→ **The records**
▬▬▬▬▬▬

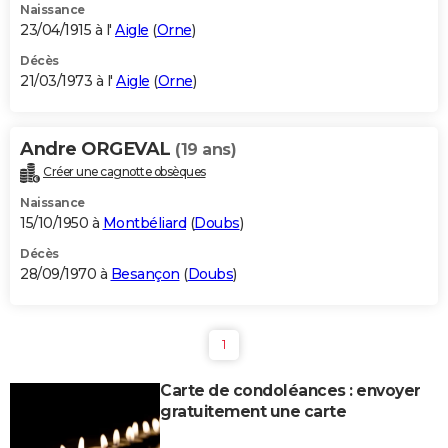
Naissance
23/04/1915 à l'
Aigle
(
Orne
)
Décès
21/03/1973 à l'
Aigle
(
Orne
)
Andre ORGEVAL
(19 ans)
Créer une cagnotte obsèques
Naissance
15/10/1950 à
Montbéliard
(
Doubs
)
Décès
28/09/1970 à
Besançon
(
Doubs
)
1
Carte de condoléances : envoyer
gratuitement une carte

▬▬▬▬▬▬

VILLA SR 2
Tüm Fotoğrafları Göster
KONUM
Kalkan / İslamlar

▬▬▬▬▬▬

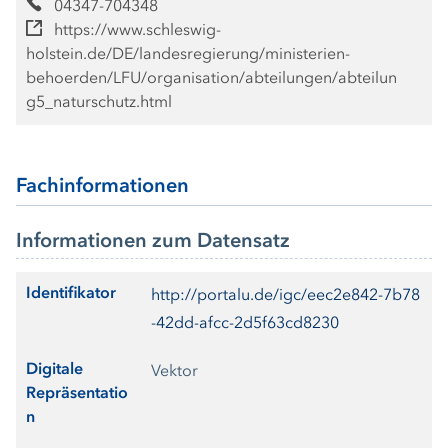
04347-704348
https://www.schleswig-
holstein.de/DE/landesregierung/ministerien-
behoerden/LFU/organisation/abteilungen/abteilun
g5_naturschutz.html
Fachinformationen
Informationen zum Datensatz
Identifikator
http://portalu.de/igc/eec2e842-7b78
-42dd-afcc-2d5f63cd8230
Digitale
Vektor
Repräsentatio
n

▬▬▬▬▬▬

→ **Exercise aim**
Look above for the line that contains "Andre ORGEVAL". Starting there, transcribe every line exactly until you have copied the line that contains "gratuitement une carte".

→ **Result for this task**
Andre ORGEVAL
(19 ans)
Créer une cagnotte obsèques
Naissance
15/10/1950 à
Montbéliard
(
Doubs
)
Décès
28/09/1970 à
Besançon
(
Doubs
)
1
Carte de condoléances : envoyer
gratuitement une carte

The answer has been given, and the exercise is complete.